Telling The Doctor I've Been Taking HRT Under the Counter & Self Acceptance of my Feelings

Jun 26, 2007 11:53


I am very nervous about going to the doctors today. I expect I will even more nervous when I am actually there. I think I am increasing the severity of the situation in my mind. I believe that I could be in denial that I am taking the HRT and anti-androgens up until now, or maybe I just didn’t realise what I was doing. If I look at myself from an ( Read more... )

hrt, anti-androgen, acceptance, self-medicating, doctors, oestrogen

Leave a comment

eriktrips July 23 2007, 17:20:49 UTC
I don't know how things work where you are but here in san francisco the major public transgender clinic works on a harm-reduction, informed consent model that generally considers it better for you to be under a doctor's care if you are going to take the hormones on your own anyway. they don't do an extremely rigorous screening, but you do have to talk to a mental health professional for an hour or two just so your general stability and non-psychotic-ness can be established.

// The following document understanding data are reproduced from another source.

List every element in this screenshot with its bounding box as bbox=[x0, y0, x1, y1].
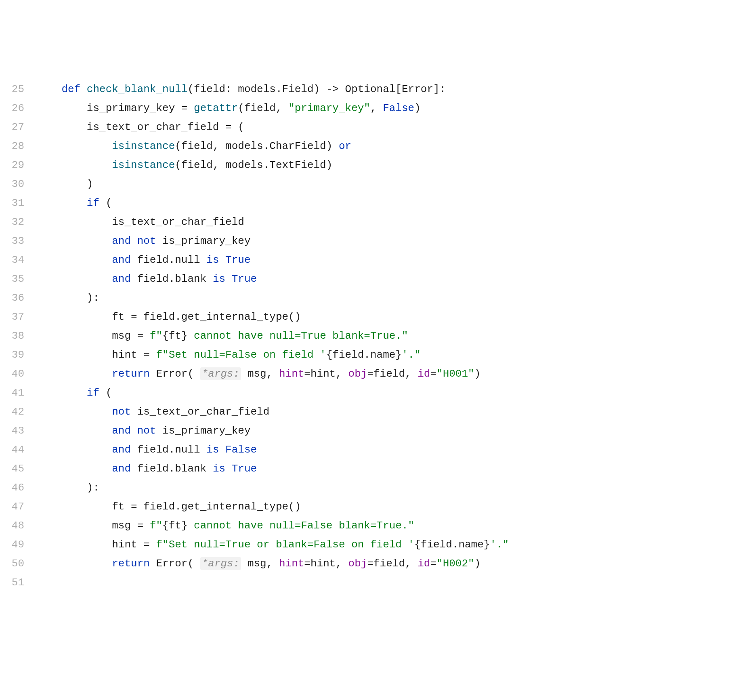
code-line[interactable]: 27 is_text_or_char_field = ( bbox=[0, 118, 751, 137]
code-line[interactable]: 37 ft = field.get_internal_type() bbox=[0, 308, 751, 327]
code-content[interactable]: msg = f"{ft} cannot have null=False blan… bbox=[36, 516, 751, 535]
token-id: = bbox=[430, 368, 436, 380]
code-line[interactable]: 25 def check_blank_null(field: models.Fi… bbox=[0, 80, 751, 99]
token-id: =hint, bbox=[304, 557, 348, 570]
code-line[interactable]: 46 ): bbox=[0, 478, 751, 497]
token-id: {field.name} bbox=[414, 539, 490, 551]
code-line[interactable]: 29 isinstance(field, models.TextField) bbox=[0, 156, 751, 175]
token-id: field.blank bbox=[131, 273, 213, 285]
code-content[interactable]: if ( bbox=[36, 194, 751, 213]
code-line[interactable]: 48 msg = f"{ft} cannot have null=False b… bbox=[0, 516, 751, 535]
token-kw: def bbox=[61, 83, 86, 95]
code-line[interactable]: 44 and field.null is False bbox=[0, 440, 751, 459]
line-number: 51 bbox=[0, 573, 36, 592]
token-id: (field, models.TextField) bbox=[175, 159, 332, 171]
code-content[interactable]: and field.blank is True bbox=[36, 270, 751, 289]
token-id: hint = bbox=[36, 349, 156, 361]
token-str: f" bbox=[150, 330, 162, 342]
code-content[interactable]: and field.null is True bbox=[36, 251, 751, 270]
line-number: 40 bbox=[0, 365, 36, 384]
token-kw: is bbox=[213, 273, 225, 285]
token-id: ): bbox=[36, 482, 99, 494]
code-content[interactable]: and field.blank is True bbox=[36, 459, 751, 478]
code-line[interactable]: 40 return Error( *args: msg, hint=hint, … bbox=[0, 365, 751, 384]
token-id: Error( bbox=[150, 368, 200, 380]
code-content[interactable]: and not is_primary_key bbox=[36, 421, 751, 440]
code-line[interactable]: 51 bbox=[0, 573, 751, 592]
code-content[interactable]: and field.null is False bbox=[36, 440, 751, 459]
code-content[interactable]: isinstance(field, models.CharField) or bbox=[36, 137, 751, 156]
code-line[interactable]: 30 ) bbox=[0, 175, 751, 194]
token-id bbox=[36, 140, 112, 152]
code-line[interactable]: 39 hint = f"Set null=False on field '{fi… bbox=[0, 346, 751, 365]
token-id bbox=[36, 273, 112, 285]
token-id bbox=[36, 235, 112, 247]
code-line[interactable]: 42 not is_text_or_char_field bbox=[0, 402, 751, 421]
code-line[interactable]: 33 and not is_primary_key bbox=[0, 232, 751, 251]
code-content[interactable]: and not is_primary_key bbox=[36, 232, 751, 251]
token-id: is_primary_key bbox=[156, 425, 250, 437]
token-id: ( bbox=[99, 197, 112, 209]
token-id bbox=[36, 159, 112, 171]
code-content[interactable]: ) bbox=[36, 175, 751, 194]
token-id: is_primary_key = bbox=[36, 102, 194, 114]
token-kw: and not bbox=[112, 425, 156, 437]
token-id: msg, bbox=[241, 368, 279, 380]
code-content[interactable]: ft = field.get_internal_type() bbox=[36, 497, 751, 516]
token-id: ): bbox=[36, 292, 99, 304]
code-content[interactable]: msg = f"{ft} cannot have null=True blank… bbox=[36, 327, 751, 346]
code-line[interactable]: 49 hint = f"Set null=True or blank=False… bbox=[0, 535, 751, 554]
code-content[interactable]: return Error( *args: msg, hint=hint, obj… bbox=[36, 365, 751, 384]
code-content[interactable]: if ( bbox=[36, 384, 751, 402]
code-line[interactable]: 32 is_text_or_char_field bbox=[0, 213, 751, 232]
token-str: cannot have null=True blank=True." bbox=[188, 330, 408, 342]
code-content[interactable]: def check_blank_null(field: models.Field… bbox=[36, 80, 751, 99]
token-kw: and bbox=[112, 463, 131, 475]
token-id: is_primary_key bbox=[156, 235, 250, 247]
token-id: = bbox=[430, 557, 436, 570]
code-content[interactable]: not is_text_or_char_field bbox=[36, 402, 751, 421]
code-line[interactable]: 31 if ( bbox=[0, 194, 751, 213]
code-line[interactable]: 50 return Error( *args: msg, hint=hint, … bbox=[0, 554, 751, 573]
code-line[interactable]: 43 and not is_primary_key bbox=[0, 421, 751, 440]
code-line[interactable]: 41 if ( bbox=[0, 384, 751, 402]
token-id: msg = bbox=[36, 330, 150, 342]
code-content[interactable]: return Error( *args: msg, hint=hint, obj… bbox=[36, 554, 751, 573]
code-content[interactable]: hint = f"Set null=False on field '{field… bbox=[36, 346, 751, 365]
token-id: =field, bbox=[367, 368, 417, 380]
code-line[interactable]: 26 is_primary_key = getattr(field, "prim… bbox=[0, 99, 751, 118]
code-line[interactable]: 36 ): bbox=[0, 289, 751, 308]
line-number: 37 bbox=[0, 308, 36, 327]
token-str: f"Set null=True or blank=False on field … bbox=[156, 539, 414, 551]
token-id: msg = bbox=[36, 520, 150, 532]
token-hint: *args: bbox=[200, 557, 241, 570]
code-line[interactable]: 28 isinstance(field, models.CharField) o… bbox=[0, 137, 751, 156]
token-kw: is bbox=[213, 463, 225, 475]
token-id bbox=[36, 444, 112, 456]
code-content[interactable]: is_primary_key = getattr(field, "primary… bbox=[36, 99, 751, 118]
code-content[interactable]: ): bbox=[36, 478, 751, 497]
token-id bbox=[219, 444, 226, 456]
code-line[interactable]: 34 and field.null is True bbox=[0, 251, 751, 270]
code-line[interactable]: 47 ft = field.get_internal_type() bbox=[0, 497, 751, 516]
code-line[interactable]: 45 and field.blank is True bbox=[0, 459, 751, 478]
token-lit: False bbox=[225, 444, 257, 456]
token-str: cannot have null=False blank=True." bbox=[188, 520, 415, 532]
code-content[interactable]: ): bbox=[36, 289, 751, 308]
token-id: ( bbox=[99, 387, 112, 399]
code-content[interactable]: is_text_or_char_field = ( bbox=[36, 118, 751, 137]
code-content[interactable]: hint = f"Set null=True or blank=False on… bbox=[36, 535, 751, 554]
token-id: Error( bbox=[150, 557, 200, 570]
line-number: 47 bbox=[0, 497, 36, 516]
token-id bbox=[36, 406, 112, 418]
token-attr: id bbox=[417, 368, 430, 380]
code-content[interactable]: is_text_or_char_field bbox=[36, 213, 751, 232]
code-line[interactable]: 38 msg = f"{ft} cannot have null=True bl… bbox=[0, 327, 751, 346]
line-number: 45 bbox=[0, 459, 36, 478]
code-editor[interactable]: 25 def check_blank_null(field: models.Fi… bbox=[0, 80, 751, 592]
code-line[interactable]: 35 and field.blank is True bbox=[0, 270, 751, 289]
code-content[interactable]: ft = field.get_internal_type() bbox=[36, 308, 751, 327]
token-id bbox=[36, 387, 87, 399]
code-content[interactable]: isinstance(field, models.TextField) bbox=[36, 156, 751, 175]
token-str: f"Set null=False on field ' bbox=[156, 349, 326, 361]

as far as accepting yourself goes, I can certainly understand the conflicts that doing so brings up. when I "remembered" I was ftm around age 33, I knew immediately what I wanted to do, but there were a number of obstacles I had to overcome to get there. nothing terribly major--just that I was headed off to grad school in a different city and I needed to concentrate on finishing my BA and then finding a place to live down here etc etc before I could really focus on my gender stuff.

that and knowing I was coming to the Bay Area made it relatively easy to sit tight for several months as life continued to unfold.

the one thing I would say is that with self-acceptance does come a certain amount of responsibility to yourself, depending upon just how much you feel you need to do in order to find a way to live with integrity and self-respect and honesty. the thing is, there are lots of options out there, lots of ways to reshape the body, if that's what you choose to do, lots of ways to learn how to move differently in the world--there is simply a plethora of possibilities at the intersection between gender issues and medical and psychological technologies.

do you have a counselor of any kind? someone with gender-related experience? it might help to have someone to talk to who is conversant in the alternatives that await you and your chosen method of gender expression. it could be good simply to have one person you can confide in no matter what you feel and see it reflected back to you as normal--though unusual--and good. if you are referred to a mental health center, try to take advantage of your time there to get support, if you can. it is often hard to see people in the medical field as allies in all this, but if you can get somebody with experience in gender variance, it can be really helpful in sorting out your own motivations and goals.